Task directions -
What is needed is the full set of records, word for word, with no pictures.

Recorded information -
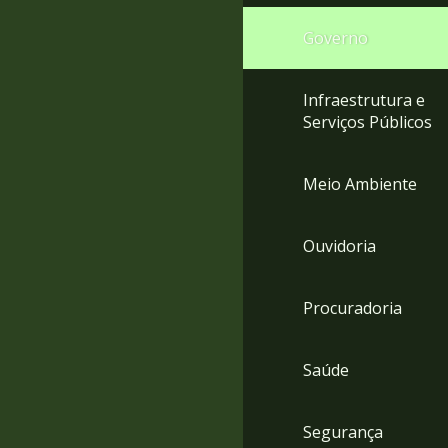
Governo
Infraestrutura e
Serviços Públicos
Meio Ambiente
Ouvidoria
Procuradoria
Saúde
Segurança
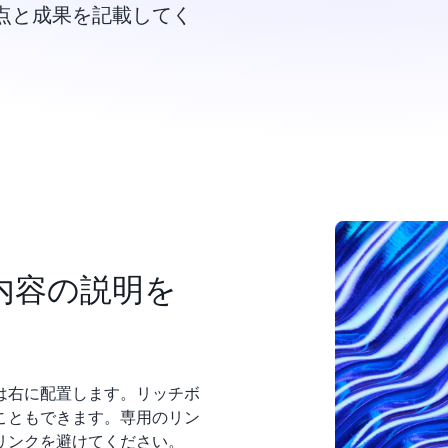
点と成果を記載してく
内容の説明を
は右に配置します。リッチボ
こともできます。専用のリン
リンクを避けてください。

Written answer -
Governo
Infraestrutura e
Serviços Públicos
Meio Ambiente
Ouvidoria
Procuradoria
Saúde
Segurança
点と成果を記載してく
内容の説明を
は右に配置します。リッチボ
こともできます。専用のリン
リンクを避けてください。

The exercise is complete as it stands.